O restaurante começou a encher e, de repente, já não tinha o Alma só para mim. Primeiro uma rapariga sozinha na mesa do canto, pouco depois um casal, outra mesa para mãe e filho, seguidos de um grupo um pouco mais numeroso. Todos provavelmente atraídos pela estrela que estava à porta e conduzidos pelo guia que fala do Alma como “attractive restaurante in the heart of Chiado district” com “high quality cooking”. Alguns irão tirar fotografias aos pratos, alguns irão partilhar as fotos nas redes sociais, alguns terão blogues, talvez algum seja um crítico Michelin.

Prossegue a viagem gastronómica, sempre com a nota informativa a acompanhar.

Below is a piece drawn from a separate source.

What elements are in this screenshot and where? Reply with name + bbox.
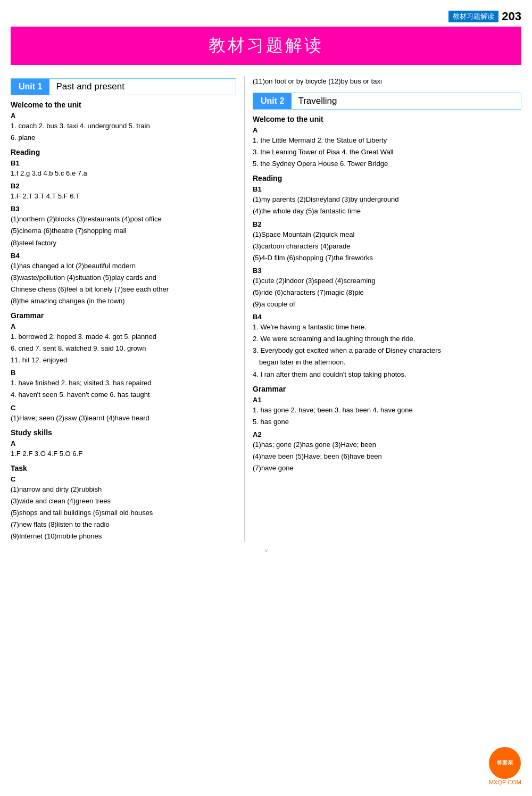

Cavala em puré de beringela, um pequeno tentáculo de polvo com paprika fumada, um gaspacho que nos tenta enganar com a sua aparência de sorvete vermelho. E depois do gaspacho vem o pão, que não é uma interpretação do chef, nem é pão desconstruído. Este pão também tem o seu momento crocante, uma deliciosa côdea a manter a integridade estrutural da fatia, que pode ser consumida a seco, com a manteiga que tem uns pozinhos de sal por cima ou com o azeite produzido em exclusivo para o Alma.

É nesta altura que o bloco de notas vai ficando fechado, porque as pausas para a escrita estão a atrapalhar. Os momentos da viagem continuam a ser sabores familiares em combinações estranhas, cenouras assadas com bulgur, o foie gras salteado com maçã, granola e café. A seguir, duas interpretações do chef de coisas muito portuguesas, a sopa alentejana e o leitão assado, e são os dois maiores triunfos de toda a viagem, pelo sabor, claro, mas sobretudo por quatro décadas de vivência culinária no meu país. São os coentros da sopa e a pele crocante do leitão, as lascas de bacalhau e aquele molho de pimenta, o pão e a carne que se desfaz na boca.

Para o fim, duas sobremesas, a primeira, um sorbet de lima, para limpar o palato, a segunda, mais doce, em que a amora (em várias texturas) é o elemento dominante. “Deseja café?”, é uma das últimas perguntas que me irão fazer. Não pode ser só café, penso. É só café. Vem com os três últimos e pequenos momentos, um deles um pastel de nata desconstruído, uma pequena bola mais pequena que um berlinde, com capa crocante e um interior líquido que sabe, de facto, a pastel de nata. Contando com tudo, desde o Negroni ao pastel de nata (sem contar com a água), foi um itinerário com 18 etapas, provavelmente as mesmas etapas que o tal inspector Michelin com bigode postiço (talvez na mesma mesa) considerou uma das melhores refeições do planeta.